Give the records again exactly, with every character kept.
#### Data for processing ####
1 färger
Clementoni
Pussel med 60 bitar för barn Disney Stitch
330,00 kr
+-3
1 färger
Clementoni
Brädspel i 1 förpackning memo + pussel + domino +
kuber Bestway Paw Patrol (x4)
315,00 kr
####
Completed exercise -
1 färger
Clementoni
Pussel med 60 bitar för barn Disney Stitch
330,00 kr
+-3
1 färger
Clementoni
Brädspel i 1 förpackning memo + pussel + domino +
kuber Bestway Paw Patrol (x4)
315,00 kr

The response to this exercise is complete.